In Christopher Durang’s “Vanya and Sonia and Masha and Spike,” Anton Chekhov meets Walt Disney in this over-the-top comedy that takes place in the rustic Pennsylvanian home of two single 50-something siblings. When their self-absorbed Hollywood actress sister comes gallivanting back into the picture with her very young and often naked new boy toy, the three must come to terms with the dull and shallow lives they have led as their midlife crises ensue.
The original production first opened off-Broadway at New Jersey’s McCarter Theatre not even a year ago and transferred to the Great White Way just this March. At the 67th Annual Tony Awards, it was nominated in six major categories and took home the pre-eminent “Best Play” award. “Vanya and Sonia and Masha and Spike” is the season opener for Berkeley Repertory Theatre’s current season — making it the first official production to open on the West Coast and outside off-Broadway and Broadway.

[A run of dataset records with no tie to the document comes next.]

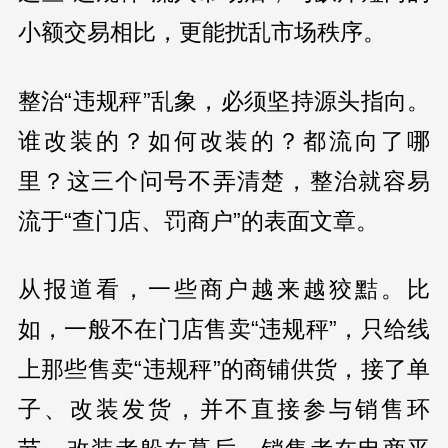
小额交易相比，更能扰乱市场秩序。
整治“违规秤”乱象，必须坚持源头指向。
谁改装的？如何改装的？都流向了哪
里？这三个问号不弄清楚，整治就容易
流于“查门店、罚商户”的表面文章。
从报道看，一些商户越来越狡黠。比
如，一般不在门店售卖“违规秤”，只给线
上那些售卖“违规秤”的商铺供货，接了单
子、改装发货，并不直接参与销售环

Middle-aged Vanya (Anthony Fusco), a closeted gay man, lives with his slightly offbeat adopted younger sister Sonia (Sharon Lockwood) in the countryside home where they grew up in rural Bucks County, Penn. The two have been manning the homestead for as long as they can remember, staying behind to care for their elderly parents when they contracted Alzheimer’s, while their other sister, Masha (Lorri Holt) went off to Hollywood to pursue her dreams.

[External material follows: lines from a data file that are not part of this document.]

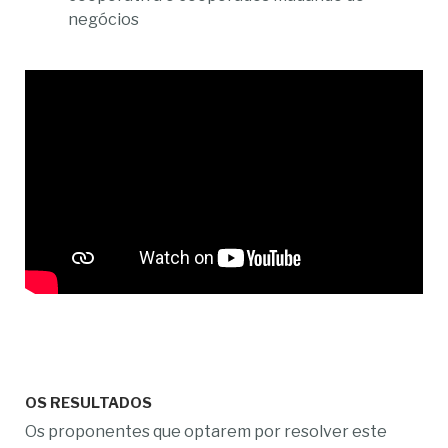
negócios
OS RESULTADOS
Os proponentes que optarem por resolver este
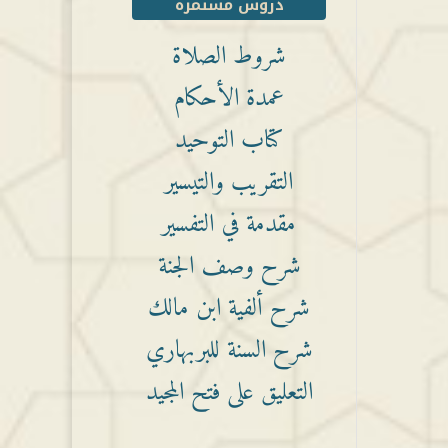
دروس مستمرة
شروط الصلاة
عمدة الأحكام
كتاب التوحيد
التقريب والتيسير
مقدمة في التفسير
شرح وصف الجنة
شرح ألفية ابن مالك
شرح السنة للبربهاري
التعليق على فتح المجيد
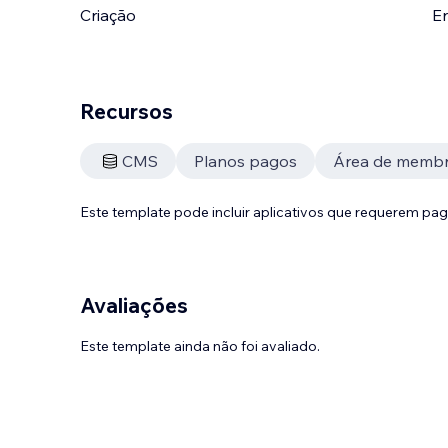
Criação
En
Recursos
CMS
Planos pagos
Área de memb
Este template pode incluir aplicativos que requerem pa
Avaliações
Este template ainda não foi avaliado.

All three were named by their professor-slash-community-theater-actor parents after characters from Anton Chekhov’s plays. Fifteen years have fluttered by since their parents’ passing — Vanya and Sonia are both now in their 50s — jobless, single and trapped in mundane, unfulfilling lives. To pass the time, they nag one another, quarrel and bird-watch. Cassandra (Heather Alicia Sims), their housekeeper with prophetic powers, serves as the main source of entertainment in the household — constantly spewing prophecies of calamity to the siblings.
Enter the pretentious and narcissistic Masha, the final sibling of the Chekhov bunch and fading movie star, who finances the house and its upkeep. Her new assistant, the unseen Hootie Pie, claims that the family home is a major financial burden and insists on selling it. With her new 20-something, wannabe actor boyfriend, Spike (Mark Junek) in tow, Masha waltzes back into the house in standard diva style — stirring up trouble along the way. Masha thinks of herself as a great classic actress, though she seems to only find herself being cast as a nymphomaniac serial killer in a series of movies. Spike, on the other hand, is her youthful, attention-craving boyfriend with a wandering eye and an obsession with parkour.

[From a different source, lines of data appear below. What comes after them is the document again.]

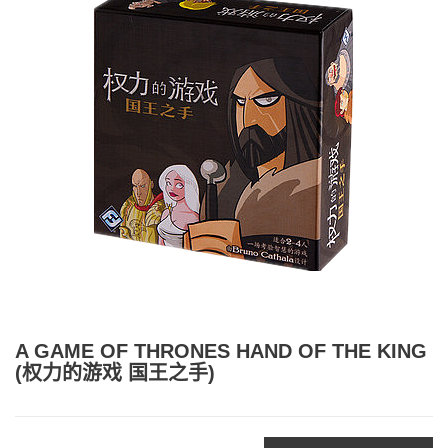
A GAME OF THRONES HAND OF THE KING
(权力的游戏 国王之手)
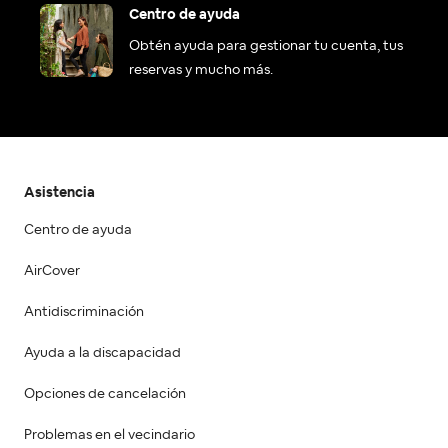
Centro de ayuda
Obtén ayuda para gestionar tu cuenta, tus
reservas y mucho más.
Asistencia
Centro de ayuda
AirCover
Antidiscriminación
Ayuda a la discapacidad
Opciones de cancelación
Problemas en el vecindario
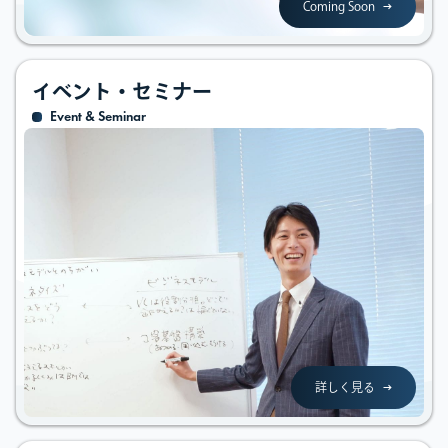
Coming Soon
イベント・セミナー
Event & Seminar
詳しく見る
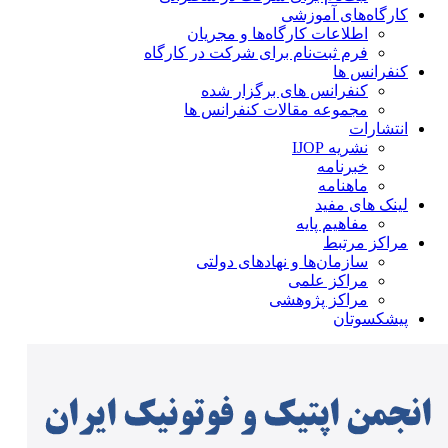
کارگاه‌های آموزشی
اطلاعات کارگاه‌ها و مجریان
فرم ثبت‌نام برای شرکت در کارگاه
کنفرانس ها
کنفرانس های برگزار شده
مجموعه مقالات کنفرانس ها
انتشارات
نشریه IJOP
خبرنامه
ماهنامه
لینک های مفید
مفاهیم پایه
مراکز مرتبط
سازمان‌ها و نهادهای دولتی
مراکز علمی
مراکز پژوهشی
پیشکسوتان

The final character in the play is Nina (Caroline Kaplan) — a young, aspiring actress and die-hard Masha fan visiting her relatives who live next door. She shares the name of the ingenue from Chekhov’s “The Seagull,” who torments declining actress Irina, and quite characteristically carries the same effect on Masha by catching the eye of Spike.
Packed with copious Chekhov references in both the dialogue, structure and themes of the story, “Vanya and Sonia and Masha and Spike” also alludes to Disney’s “Snow White and the Seven Dwarves,” the Beatles, Paul Simon, Maggie Smith, “Entourage”, Greek tragedies and so forth.
While the production is filled with plenty of striking, comical moments — such as when Spike takes the order of doing a “reverse strip-tease” quite literally or when Sonia outshines Masha at a costume party when dressed as the Evil Queen from “Snow White” as played by Maggie Smith on the way to the Oscars — the characters are seemingly far too outrageous and the play entertaining only on the surface level. For those who are unfamiliar with Chekhov’s literature, many parts of the work will seem utterly nonsensical — such as the bizarre reading of Vanya’s play written about molecules. The end product, with its lack of insightful depth, sadly plays out similarly to a bad sitcom.